I'm not sure if it's a bug or I am doing something wrong. But when I search for a word that appears only once in a node I end up with that line duplicated. IE:

Avdeling for teologi
Velkommen til en prat om studier i teologi! Avdeling for teologi
Velkommen til en prat om studier i teologi! Avdeling for teologi

I tracked this down to the fact solr is being told to create snippets for both content and i18n_content_nb. These snippets are identical and consequently when they get merged together form the duplication. Any help on this would be great because at the moment I am having to intercept the query and remove content from the hl.fl parameter.
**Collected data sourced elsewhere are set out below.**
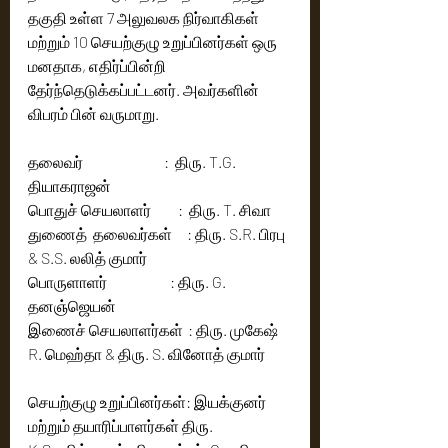
தகுதி உள்ள 7 அலுவலக நிர்வாகிகள் 
மற்றும் 10 செயற்குழு உறுப்பினர்கள் ஒரு 
மனதாக, எதிர்ப்பின்றி 
தேர்ந்தெடுக்கப்பட்டனர். அவர்களின் 
விபரம் பின் வருமாறு.
தலைவர்                           :  திரு. T.G. 
தியாகராஜன் 
பொதுச் செயலாளர்         :  திரு. T. சிவா 
துணைத்  தலைவர்கள்     : திரு. S.R. பிரபு 
& S.S. லலித் குமார்
பொருளாளர்                     : திரு. G. 
தனஞ்ஜெயன்
இணைச் செயலாளர்கள்	: திரு. முகேஷ் 
R. மெஹ்தா & திரு. S. வினோத் குமார்	 
செயற்குழு உறுப்பினர்கள்: இயக்குனர் 
மற்றும் தயாரிப்பாளர்கள் திரு. 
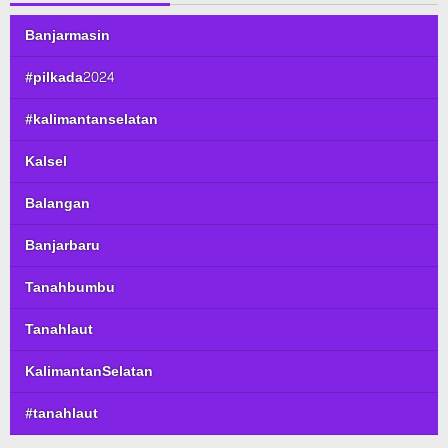
Banjarmasin
#pilkada2024
#kalimantanselatan
Kalsel
Balangan
Banjarbaru
Tanahbumbu
Tanahlaut
KalimantanSelatan
#tanahlaut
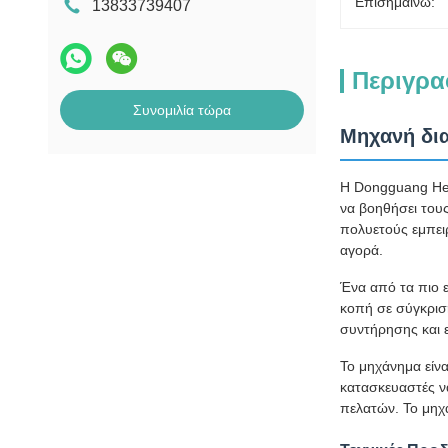
Επισημαίνω:
13833739407
Περιγρα
Συνομιλία τώρα
Μηχανή δι
Η Dongguang Hen
να βοηθήσει του
πολυετούς εμπειρ
αγορά.
Ένα από τα πιο ε
κοπή σε σύγκριση
συντήρησης και ε
Το μηχάνημα είν
κατασκευαστές ν
πελατών. Το μηχ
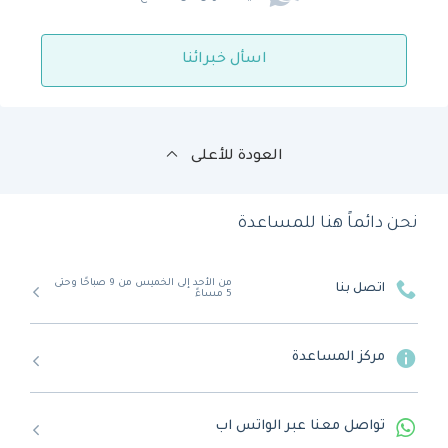
اسأل خبرائنا
العودة للأعلى
نحن دائماً هنا للمساعدة
من الأحد إلى الخميس من 9 صباحًا وحتى
اتصل بنا
5 مساءً
مركز المساعدة
تواصل معنا عبر الواتس اب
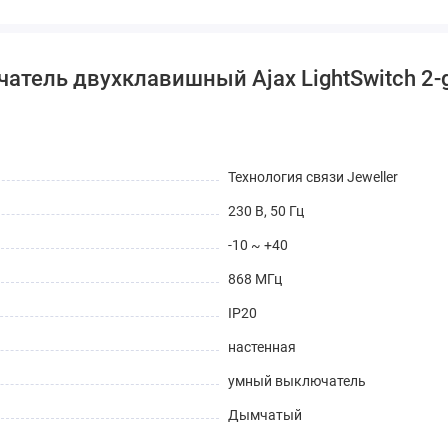
атель двухклавишный Ajax LightSwitch 2
Технология связи Jeweller
230 В, 50 Гц
-10 ~ +40
868 МГц
IP20
настенная
умный выключатель
Дымчатый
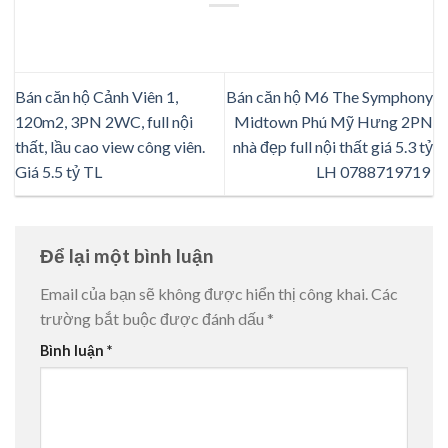
Bán căn hộ Cảnh Viên 1,
Bán căn hộ M6 The Symphony
120m2, 3PN 2WC, full nội
Midtown Phú Mỹ Hưng 2PN
thất, lầu cao view công viên.
nhà đẹp full nội thất giá 5.3 tỷ
Giá 5.5 tỷ TL
LH 0788719719
Để lại một bình luận
Email của bạn sẽ không được hiển thị công khai.
Các
trường bắt buộc được đánh dấu
*
Bình luận
*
Support from Acquia helps fund testing for Drupal Acquia logo

Comments

mkalkbrenner’s picture

Category: Bug report » Support request

Are you talking about the search result?

I guess that you didn't configure the field bias correctly at /admin/config/search/apachesolr/settings/YOUR_INDEX/bias

The language unspecific "The full, rendered content" needs to be set to "Omit".
As stated in the descriptions of the fields you should do that for all language unspecific fields:
"Unspecified language: recommendation is set this bias to Omit"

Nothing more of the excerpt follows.